Le 8 mars 2020, la France se confine et les Ehpad se transforment en huis clos. "Nous n’avions plus le droit d’aller voir notre père jusqu’au mois de mai", se rappelle Annette Debéda auprès de Planet. La communication est difficile au téléphone, car le résident se plaint de ne pas bien entendre ses proches. Sa tablette est déchargée en permanence, rendant impossible toute conversation en visio. Elle se souvient d’un échange surréaliste : "Un jour, quand je réussis à l’avoir au téléphone, mon père me dit : ‘C’est long de ne pas prendre de douche’. Je lui demande depuis combien de temps il ne s’est pas lavé, il me répond… Quatre semaines ! Apparemment, la chaudière était cassée et ils n’arrivaient pas à la réparer". L’appareil est finalement remis en fonctionnement au bout de la cinquième semaine, après qu’Annette Debéda ait contacté l’ARS et la députée concernée.

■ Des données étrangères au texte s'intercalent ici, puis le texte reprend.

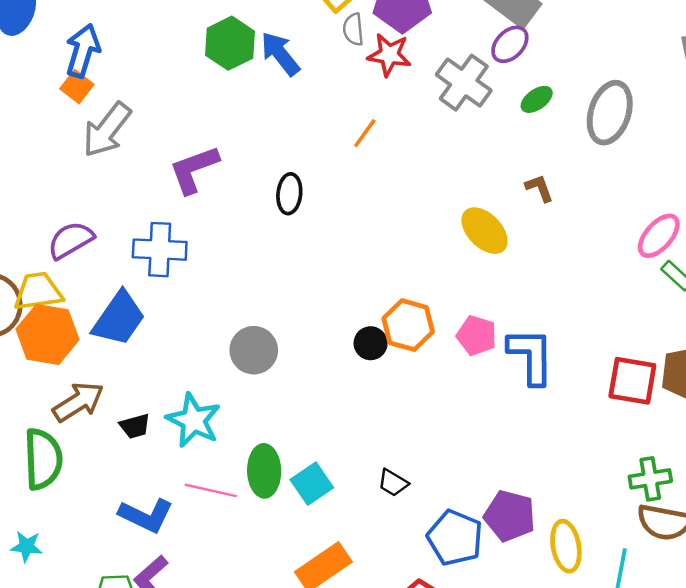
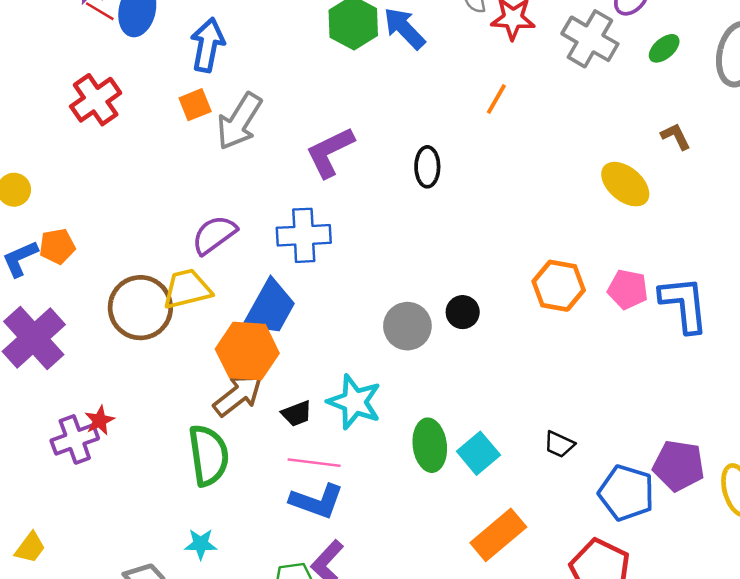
orange square: (77, 87) -> (195, 105), moved, turned 36
orange hexagon: (47, 334) -> (247, 351), moved
black circle: (371, 343) -> (463, 312), moved
pink line: (211, 490) -> (314, 463), moved

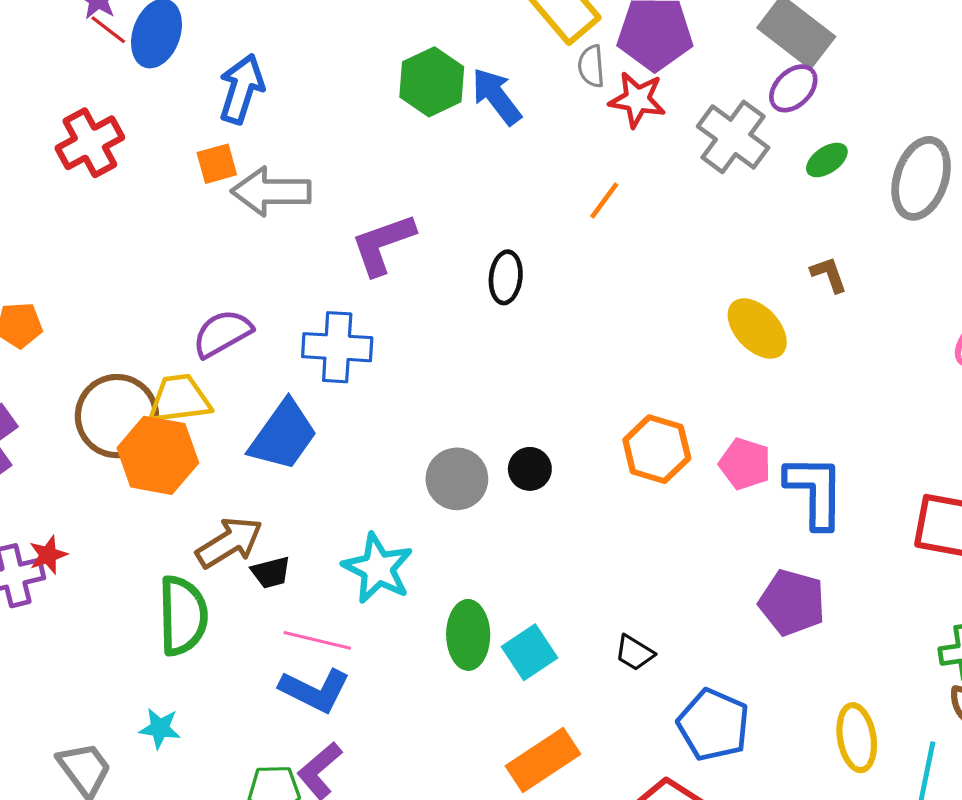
gray arrow: (239, 121) -> (271, 191), turned 52
orange hexagon: (247, 351) -> (158, 455), moved
black trapezoid: (297, 414) -> (271, 572), moved
purple pentagon: (679, 466) -> (792, 602), moved

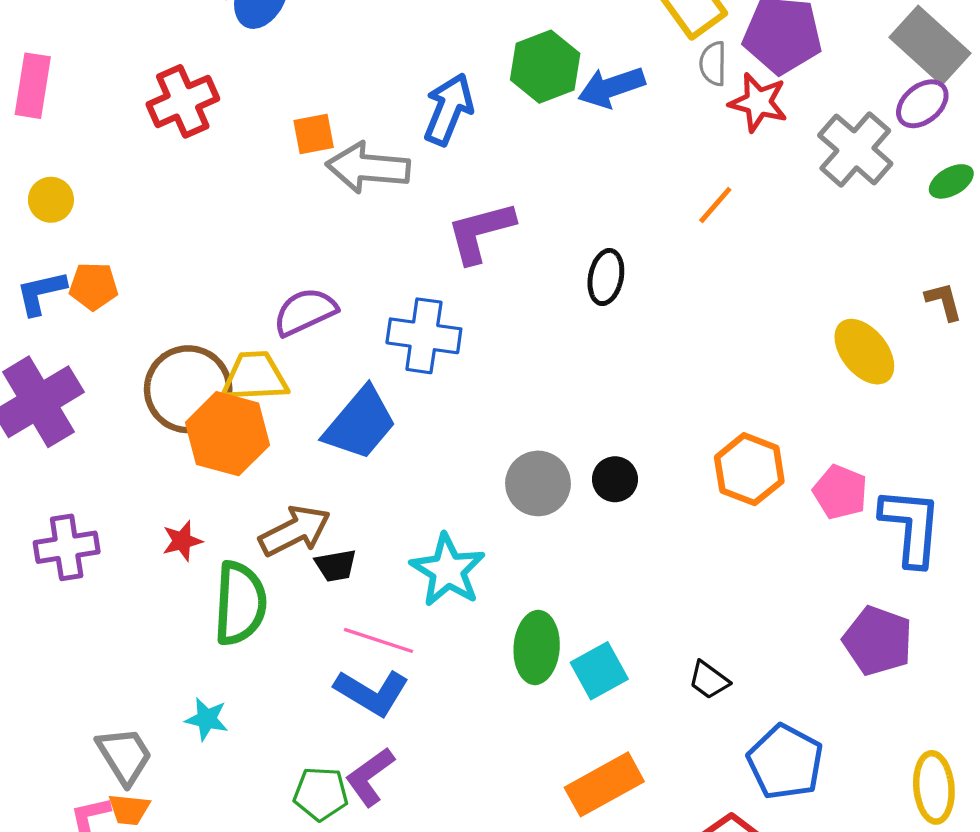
blue arrow: (242, 89) -> (449, 109), moved
blue arrow: (496, 96) -> (611, 87), turned -76
red star: (48, 555) -> (182, 541), moved

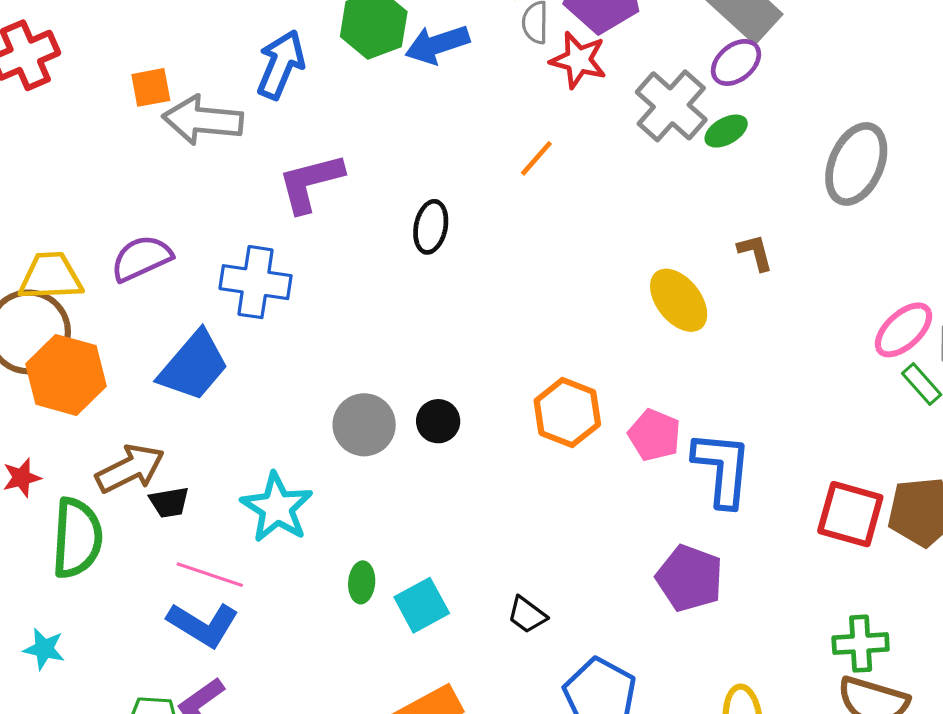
green ellipse: (951, 181) -> (726, 131), moved
yellow trapezoid: (255, 377) -> (51, 277), moved
green ellipse: (537, 647) -> (362, 582), size x0.6

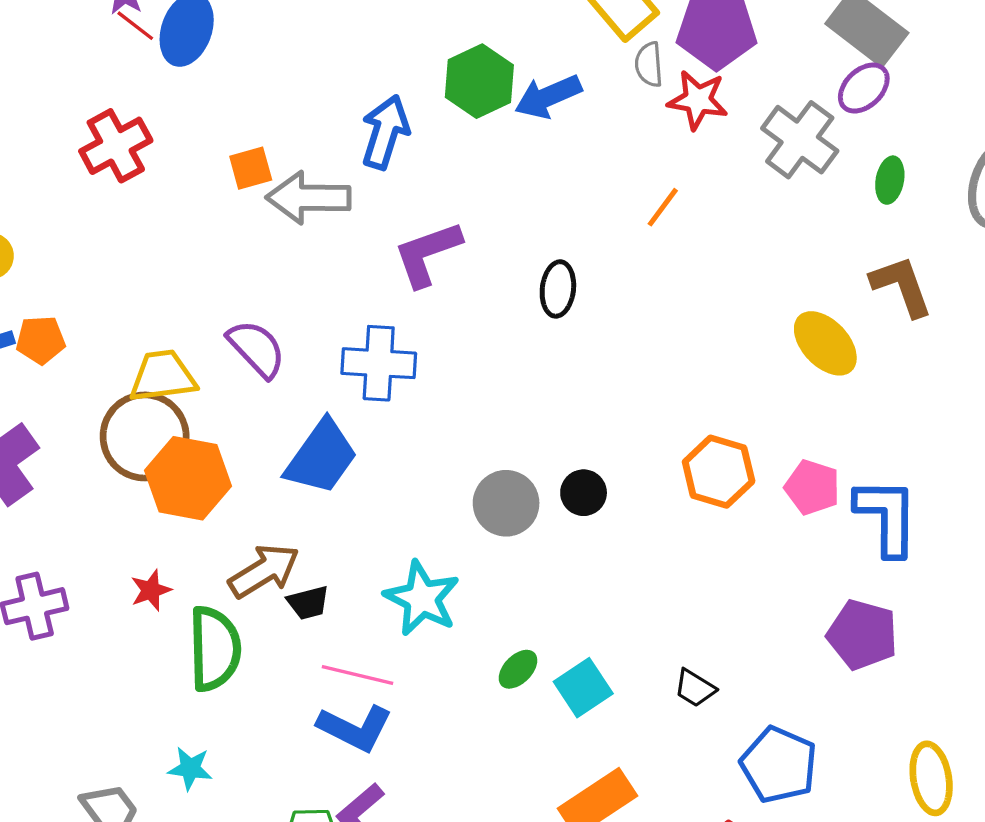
green ellipse: (726, 131) -> (890, 180), moved, turned -45
brown L-shape: (755, 252) -> (902, 286), size x1.6
purple semicircle: (141, 258) -> (257, 349), turned 76
green ellipse: (362, 582) -> (518, 669), turned 45

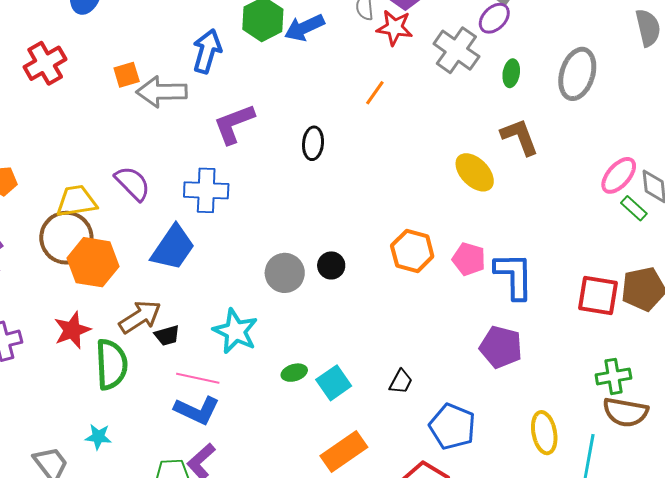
red star: (151, 590) -> (72, 330), size x1.5
green ellipse: (518, 669) -> (294, 373), turned 30
black trapezoid: (695, 688) -> (401, 382), turned -92

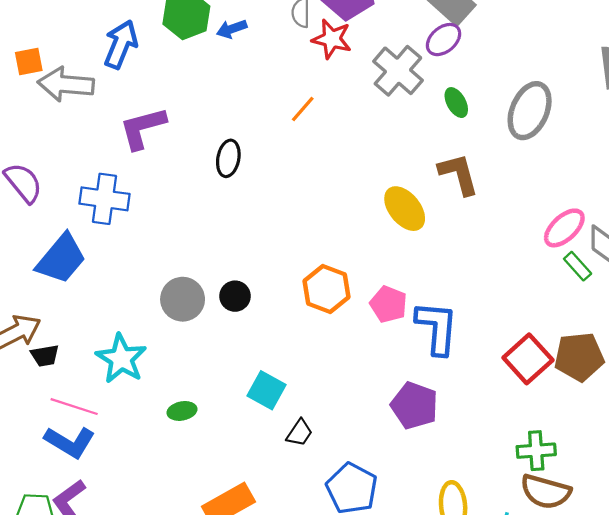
blue arrow: (304, 28) -> (232, 29), size x0.7
green ellipse: (511, 73) -> (456, 103), turned -44
red square: (598, 295) -> (528, 359), turned 33
cyan square: (334, 383) -> (267, 390), moved, turned -32

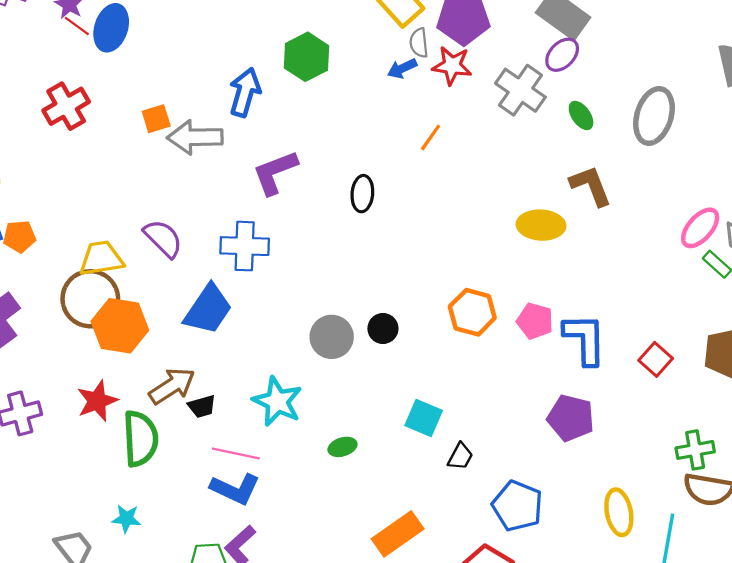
blue arrow: (232, 29) -> (402, 68), moved
yellow ellipse: (405, 209) -> (541, 225), turned -42
red square: (528, 359) -> (656, 359), moved, size x0.7

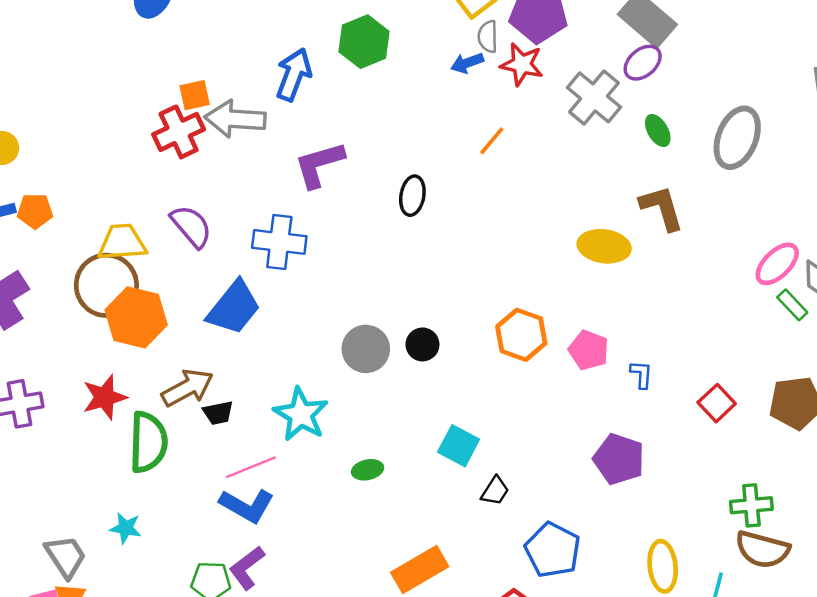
red cross: (66, 106) -> (179, 132), moved
blue L-shape: (585, 339) -> (641, 374), size x0.5
pink line: (236, 454) -> (251, 467), turned -39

Après plus de deux mois sans rencontre physique, la quinquagénaire tombe des nues en retrouvant son père : "Il avait beaucoup maigri, son dentier bougeait dans sa bouche, on sentait qu’il ne le mettait pas bien. Les piles de ses appareils auditifs n’avaient pas été changées, donc il ne nous entendait pas". Tout de suite, la fille inquiète se tourne vers la direction de l’établissement, expliquant qu’il semble y avoir un souci avec son père. La réponse est sans équivoque : pas de problème, rien à voir, circulez.

De retour dans l’établissement, la famille d’Annette Debéda reprend ses habitudes de visite et recommence à faire tous ces petits gestes qu’elle accomplissait pour le résident… Jusqu’à ce que les portes de l’Ehpad se referment une deuxième fois.

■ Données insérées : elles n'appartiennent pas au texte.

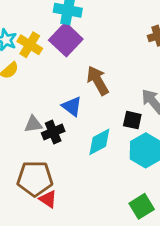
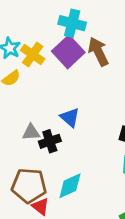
brown arrow: (98, 81) -> (98, 52), moved
cyan diamond: (99, 142) -> (70, 186), moved

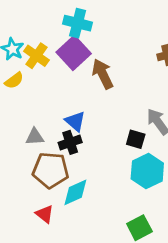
brown arrow: (98, 52) -> (103, 74), moved
black cross: (50, 141) -> (70, 142), moved
brown pentagon: (29, 186) -> (51, 170), moved

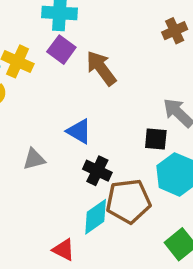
purple square: (74, 53) -> (61, 50), size x0.7
black cross: (70, 142) -> (97, 171), moved, turned -35
brown pentagon: (51, 170) -> (128, 201), moved

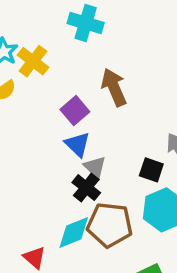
purple square: (61, 50) -> (75, 111), moved
gray triangle: (34, 159) -> (95, 167), moved, turned 45

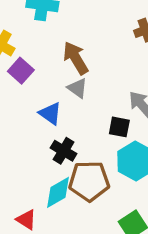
purple square: (75, 111) -> (21, 71), moved
gray triangle: (95, 167) -> (77, 88), moved

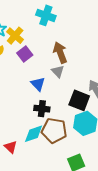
black square: (119, 127) -> (79, 100), size x1.5
black cross: (64, 151) -> (42, 109), turned -35

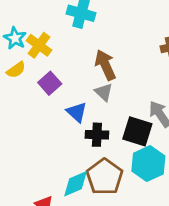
purple square: (25, 54) -> (50, 83), moved
black cross: (42, 109) -> (97, 135), moved
brown pentagon: (54, 130) -> (105, 177), turned 30

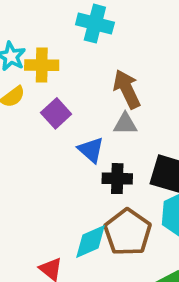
yellow cross: (39, 45) -> (42, 65), turned -35
gray triangle: (104, 92) -> (125, 124), turned -42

Ehpad : "Mon père n'était plus que l'ombre de lui-même"

A la fin du deuxième confinement, Annette Debéda a du mal à reconnaître son père, qui a perdu dix kilos, "est complètement décharné et a perdu beaucoup de ses facultés cognitives". "Il a cessé de manger. Il ne mettait plus son dentier parce qu’il lui faisait mal", explique-t-elle. Un détail qui n’en est pas un : "Au lieu de l’aider à avoir une bonne hygiène bucco-dentaire, de nettoyer son appareil, on lui dit que ce n’est pas grave, qu’il n’est pas obligé de le mettre". Sans dentier, son père "ne pouvait plus manger d’aliments solides. Le personnel lui a donné de la nourriture mixée et il n’en voulait pas. Il a continué de maigrir et n’était plus que l’ombre de lui-même", se souvient la quinquagénaire auprès de Planet.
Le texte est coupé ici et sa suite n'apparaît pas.